Find value of A when $3\sin \theta + 4\cos \theta = A\sin \left( {\theta + \phi } \right)$.

Answer 1

Hint: We will find the solution of this type of problem by substitution method. In this type of problem $\left( {a\sin \theta + b\cos \theta } \right)$ we substitute ‘a’ as $r\cos \phi \,\,and\,\,\,b\,\,as\,\,r\sin \phi $ and then on squaring and adding finding value of ‘r’ and on dividing them we will get$\phi $. Using these in the given equation on comparing we can get the value of A and hence the required solution.

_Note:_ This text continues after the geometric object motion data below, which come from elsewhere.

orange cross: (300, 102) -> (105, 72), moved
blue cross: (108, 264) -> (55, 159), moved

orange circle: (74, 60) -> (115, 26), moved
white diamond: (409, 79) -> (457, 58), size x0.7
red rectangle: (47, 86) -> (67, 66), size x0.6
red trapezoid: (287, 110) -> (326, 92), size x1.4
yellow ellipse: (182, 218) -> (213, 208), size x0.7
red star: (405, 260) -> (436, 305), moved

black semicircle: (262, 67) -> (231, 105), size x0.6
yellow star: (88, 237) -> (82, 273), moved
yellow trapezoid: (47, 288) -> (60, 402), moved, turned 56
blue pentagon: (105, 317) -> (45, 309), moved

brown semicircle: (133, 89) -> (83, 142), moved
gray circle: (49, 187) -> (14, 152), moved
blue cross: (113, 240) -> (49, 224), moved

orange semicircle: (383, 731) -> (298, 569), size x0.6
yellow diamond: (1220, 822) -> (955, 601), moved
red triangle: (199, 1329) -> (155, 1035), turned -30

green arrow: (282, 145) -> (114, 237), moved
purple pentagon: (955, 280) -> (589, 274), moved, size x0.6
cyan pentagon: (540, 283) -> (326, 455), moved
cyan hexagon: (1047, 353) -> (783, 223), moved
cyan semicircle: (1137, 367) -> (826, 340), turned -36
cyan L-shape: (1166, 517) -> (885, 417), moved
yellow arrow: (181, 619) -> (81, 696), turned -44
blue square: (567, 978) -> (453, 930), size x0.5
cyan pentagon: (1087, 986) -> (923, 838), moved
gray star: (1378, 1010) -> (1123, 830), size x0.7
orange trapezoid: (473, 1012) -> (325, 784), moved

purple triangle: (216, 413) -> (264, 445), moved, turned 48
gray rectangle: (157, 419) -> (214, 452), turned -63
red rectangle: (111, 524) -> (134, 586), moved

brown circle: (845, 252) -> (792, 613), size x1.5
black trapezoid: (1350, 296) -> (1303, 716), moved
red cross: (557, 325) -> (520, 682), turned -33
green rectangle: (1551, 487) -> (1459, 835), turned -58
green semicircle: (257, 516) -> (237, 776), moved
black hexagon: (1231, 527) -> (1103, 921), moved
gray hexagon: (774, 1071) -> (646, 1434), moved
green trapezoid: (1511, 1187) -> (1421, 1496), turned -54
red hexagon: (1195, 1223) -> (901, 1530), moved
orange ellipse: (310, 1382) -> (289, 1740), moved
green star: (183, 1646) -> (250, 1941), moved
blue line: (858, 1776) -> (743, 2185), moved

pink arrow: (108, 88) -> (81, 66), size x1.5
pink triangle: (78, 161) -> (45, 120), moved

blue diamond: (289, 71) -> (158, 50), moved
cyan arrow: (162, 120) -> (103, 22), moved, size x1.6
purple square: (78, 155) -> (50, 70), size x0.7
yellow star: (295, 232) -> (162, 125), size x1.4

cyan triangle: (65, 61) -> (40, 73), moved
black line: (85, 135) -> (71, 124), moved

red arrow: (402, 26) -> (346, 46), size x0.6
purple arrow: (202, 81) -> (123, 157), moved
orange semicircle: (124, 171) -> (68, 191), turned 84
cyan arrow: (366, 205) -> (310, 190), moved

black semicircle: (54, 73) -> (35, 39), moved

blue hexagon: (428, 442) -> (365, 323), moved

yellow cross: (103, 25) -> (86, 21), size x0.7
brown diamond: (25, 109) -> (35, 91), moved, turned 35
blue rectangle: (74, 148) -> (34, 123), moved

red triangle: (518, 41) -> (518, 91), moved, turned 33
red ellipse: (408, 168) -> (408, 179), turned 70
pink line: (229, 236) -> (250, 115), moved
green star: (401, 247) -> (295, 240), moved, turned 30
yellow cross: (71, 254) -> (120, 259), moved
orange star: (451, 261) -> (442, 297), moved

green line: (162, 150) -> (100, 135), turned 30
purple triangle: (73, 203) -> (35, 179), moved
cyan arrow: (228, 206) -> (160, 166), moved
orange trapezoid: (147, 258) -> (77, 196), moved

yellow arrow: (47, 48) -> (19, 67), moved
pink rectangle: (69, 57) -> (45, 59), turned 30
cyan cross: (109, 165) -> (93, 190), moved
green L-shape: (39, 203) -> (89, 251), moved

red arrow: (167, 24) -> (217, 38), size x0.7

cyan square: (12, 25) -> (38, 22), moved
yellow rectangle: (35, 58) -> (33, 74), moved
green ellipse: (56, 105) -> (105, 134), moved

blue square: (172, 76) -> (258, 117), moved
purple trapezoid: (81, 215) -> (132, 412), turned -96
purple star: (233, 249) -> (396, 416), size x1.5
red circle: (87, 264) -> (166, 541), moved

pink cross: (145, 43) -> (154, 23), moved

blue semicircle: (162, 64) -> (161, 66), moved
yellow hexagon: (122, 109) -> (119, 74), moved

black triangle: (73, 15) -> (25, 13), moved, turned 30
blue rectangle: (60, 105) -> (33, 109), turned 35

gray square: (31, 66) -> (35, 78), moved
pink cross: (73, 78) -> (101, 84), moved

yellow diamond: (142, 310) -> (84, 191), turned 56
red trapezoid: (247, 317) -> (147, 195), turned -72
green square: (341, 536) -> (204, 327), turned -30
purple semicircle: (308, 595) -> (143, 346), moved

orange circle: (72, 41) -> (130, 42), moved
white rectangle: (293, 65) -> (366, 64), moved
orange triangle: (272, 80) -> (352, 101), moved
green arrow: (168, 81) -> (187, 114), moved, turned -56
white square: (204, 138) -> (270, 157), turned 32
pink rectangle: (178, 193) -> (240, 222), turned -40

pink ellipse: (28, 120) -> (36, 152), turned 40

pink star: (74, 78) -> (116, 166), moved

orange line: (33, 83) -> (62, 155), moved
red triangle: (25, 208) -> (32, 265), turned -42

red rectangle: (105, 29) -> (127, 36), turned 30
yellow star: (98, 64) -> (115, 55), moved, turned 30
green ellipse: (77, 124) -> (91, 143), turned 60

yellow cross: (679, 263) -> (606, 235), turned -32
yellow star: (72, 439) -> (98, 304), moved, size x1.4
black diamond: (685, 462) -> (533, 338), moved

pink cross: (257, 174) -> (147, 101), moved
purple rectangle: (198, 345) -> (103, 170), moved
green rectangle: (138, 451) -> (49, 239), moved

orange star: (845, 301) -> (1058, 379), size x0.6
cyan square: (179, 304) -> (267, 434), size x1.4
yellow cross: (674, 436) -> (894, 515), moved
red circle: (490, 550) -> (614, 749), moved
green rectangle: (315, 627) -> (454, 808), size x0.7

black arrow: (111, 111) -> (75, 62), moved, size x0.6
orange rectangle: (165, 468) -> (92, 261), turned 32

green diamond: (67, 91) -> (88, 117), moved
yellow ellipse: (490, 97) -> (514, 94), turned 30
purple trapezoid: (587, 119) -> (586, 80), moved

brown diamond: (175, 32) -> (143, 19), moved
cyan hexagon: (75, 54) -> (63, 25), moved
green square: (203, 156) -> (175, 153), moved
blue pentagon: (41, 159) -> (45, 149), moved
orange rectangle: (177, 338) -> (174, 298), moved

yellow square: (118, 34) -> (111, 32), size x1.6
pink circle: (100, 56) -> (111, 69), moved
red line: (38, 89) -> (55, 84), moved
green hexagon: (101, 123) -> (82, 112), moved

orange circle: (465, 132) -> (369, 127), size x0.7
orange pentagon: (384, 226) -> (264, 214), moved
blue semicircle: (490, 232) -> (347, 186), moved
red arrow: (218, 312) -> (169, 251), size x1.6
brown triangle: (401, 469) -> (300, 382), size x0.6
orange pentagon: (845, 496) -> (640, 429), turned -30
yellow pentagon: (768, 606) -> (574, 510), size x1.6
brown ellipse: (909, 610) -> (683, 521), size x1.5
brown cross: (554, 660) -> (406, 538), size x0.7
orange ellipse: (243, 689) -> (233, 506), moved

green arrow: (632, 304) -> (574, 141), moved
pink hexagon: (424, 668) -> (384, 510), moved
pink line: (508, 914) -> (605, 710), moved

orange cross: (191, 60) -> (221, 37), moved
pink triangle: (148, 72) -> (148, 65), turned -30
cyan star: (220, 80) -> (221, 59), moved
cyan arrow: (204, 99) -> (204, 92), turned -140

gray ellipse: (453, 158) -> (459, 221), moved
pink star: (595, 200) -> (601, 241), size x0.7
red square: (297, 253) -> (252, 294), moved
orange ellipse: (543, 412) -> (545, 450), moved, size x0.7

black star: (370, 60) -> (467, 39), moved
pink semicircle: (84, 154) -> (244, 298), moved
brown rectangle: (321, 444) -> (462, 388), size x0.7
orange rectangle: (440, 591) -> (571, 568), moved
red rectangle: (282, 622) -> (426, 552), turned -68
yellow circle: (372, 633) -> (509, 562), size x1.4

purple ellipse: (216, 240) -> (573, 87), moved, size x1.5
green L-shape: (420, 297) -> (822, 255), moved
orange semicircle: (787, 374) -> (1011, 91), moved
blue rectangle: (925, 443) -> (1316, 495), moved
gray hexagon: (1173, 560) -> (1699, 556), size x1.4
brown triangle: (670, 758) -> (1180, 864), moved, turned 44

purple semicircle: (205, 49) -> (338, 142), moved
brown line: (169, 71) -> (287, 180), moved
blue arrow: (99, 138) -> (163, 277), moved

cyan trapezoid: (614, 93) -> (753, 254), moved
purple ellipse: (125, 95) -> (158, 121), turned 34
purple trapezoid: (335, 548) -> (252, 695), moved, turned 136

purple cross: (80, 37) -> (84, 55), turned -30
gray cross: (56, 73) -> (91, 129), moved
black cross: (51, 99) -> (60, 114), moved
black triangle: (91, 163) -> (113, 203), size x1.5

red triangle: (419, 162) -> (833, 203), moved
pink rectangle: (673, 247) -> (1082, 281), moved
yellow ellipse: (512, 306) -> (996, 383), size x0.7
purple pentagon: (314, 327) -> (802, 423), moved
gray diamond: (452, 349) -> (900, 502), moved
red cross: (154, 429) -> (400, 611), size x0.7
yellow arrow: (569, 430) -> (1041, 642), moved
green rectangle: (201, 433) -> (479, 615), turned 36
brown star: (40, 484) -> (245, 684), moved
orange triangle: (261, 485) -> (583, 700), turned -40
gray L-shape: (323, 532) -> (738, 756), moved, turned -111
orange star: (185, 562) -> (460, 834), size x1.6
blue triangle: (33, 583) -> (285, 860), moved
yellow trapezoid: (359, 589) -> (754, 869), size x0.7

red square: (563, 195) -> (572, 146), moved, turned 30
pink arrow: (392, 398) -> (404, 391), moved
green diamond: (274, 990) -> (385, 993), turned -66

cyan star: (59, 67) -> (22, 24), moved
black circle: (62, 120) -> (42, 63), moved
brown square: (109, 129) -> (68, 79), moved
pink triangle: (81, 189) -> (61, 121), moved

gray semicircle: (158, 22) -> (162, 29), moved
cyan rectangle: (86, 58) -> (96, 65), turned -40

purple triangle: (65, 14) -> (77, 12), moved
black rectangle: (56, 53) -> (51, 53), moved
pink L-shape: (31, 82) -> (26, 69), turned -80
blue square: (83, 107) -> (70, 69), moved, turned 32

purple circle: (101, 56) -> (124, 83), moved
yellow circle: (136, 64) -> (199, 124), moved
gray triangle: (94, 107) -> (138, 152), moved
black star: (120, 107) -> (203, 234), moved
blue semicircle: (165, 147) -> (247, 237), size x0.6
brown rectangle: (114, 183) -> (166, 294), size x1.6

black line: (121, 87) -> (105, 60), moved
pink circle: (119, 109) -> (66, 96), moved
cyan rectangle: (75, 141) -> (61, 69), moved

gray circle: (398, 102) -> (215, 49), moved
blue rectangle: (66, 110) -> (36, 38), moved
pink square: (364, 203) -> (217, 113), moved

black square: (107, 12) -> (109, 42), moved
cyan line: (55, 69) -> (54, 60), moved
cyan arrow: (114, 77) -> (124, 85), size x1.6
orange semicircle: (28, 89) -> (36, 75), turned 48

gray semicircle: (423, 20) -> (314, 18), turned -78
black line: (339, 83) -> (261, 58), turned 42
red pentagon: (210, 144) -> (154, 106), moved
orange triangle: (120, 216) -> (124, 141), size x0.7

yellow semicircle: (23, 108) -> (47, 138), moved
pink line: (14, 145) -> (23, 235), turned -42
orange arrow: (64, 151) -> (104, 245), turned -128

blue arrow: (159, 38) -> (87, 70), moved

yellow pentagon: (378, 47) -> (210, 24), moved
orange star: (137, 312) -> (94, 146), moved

Formula used: $\sin (A + B) = \sin A\cos B + \cos A\sin B$

Complete Answer:
We have
$3\sin \theta + 4\cos \theta = A\sin \left( {\theta + \phi } \right)$
Taking,
 $
\Rightarrow 3 = r\cos \phi \,..................(i) \\
  \,and\, \\
\Rightarrow \,4 = r\sin \phi ..................(ii) \\
 $
In the above equation. We have
$\Rightarrow r\cos \phi \sin \theta + r\sin \phi \cos \theta = A\sin \left( {\theta + \phi } \right)$
  taking ’r’ common from left side
 $\Rightarrow r\left( {\cos \phi \sin \theta + \sin \phi \cos \theta } \right) = A\sin \left( {\theta + \phi } \right) \\
\Rightarrow r\sin \left( {\theta + \phi } \right) = A\sin \left( {\theta + \phi } \right).............................(iii) \\
 $
From (i) and (ii), on squaring and adding. We have
$
\Rightarrow {(3)^2} = {\left( {r\cos \phi } \right)^2}, \\
\Rightarrow {(4)^2} = {\left( {r\sin \phi } \right)^2}, \\
    \\
   \Rightarrow {(3)^2} + {(4)^2} = {\left( {r\cos \phi } \right)^2} + {\left( {r\sin \phi } \right)^2} \\
   \Rightarrow 9 + 16 = {r^2}{\cos ^2}\phi + {r^2}{\sin ^2}\phi \\
  or \\
  25 = {r^2}\left( {{{\cos }^2}\phi + {{\sin }^2}\phi } \right) \\
   \Rightarrow 25 = {r^2} \\
  or\, \\
  {r^2} = 25 \\
   \Rightarrow r = 5 \\
 $
Also, on dividing (ii) by (i) we have,
$
\Rightarrow \dfrac{{r\sin \phi }}{{r\cos \phi }} = \dfrac{4}{3} \\
   \Rightarrow \tan \phi = \dfrac{4}{3} \\
   \Rightarrow \phi = {\tan ^{ - 1}}\left( {\dfrac{4}{3}} \right) \\
 $
Using ‘r’ and $\phi $in (iii) we have
$
\Rightarrow 5\sin \left( {\theta + \phi } \right) = A\sin \left( {\theta + \phi } \right) \\
   \Rightarrow A = 5 \\
 $
Hence, from above we see that required value of A is $5.$

Note: In this problem we can take substitution as either $a = r\cos \phi \,\,and\,\,\,b = r\sin \phi $ or $a = r\sin \phi \,\,and\,\,b = r\cos \phi $ and on solving along either way, results remains same in both cases. Hence, there are two different substitutions but results at the end will be the same for both.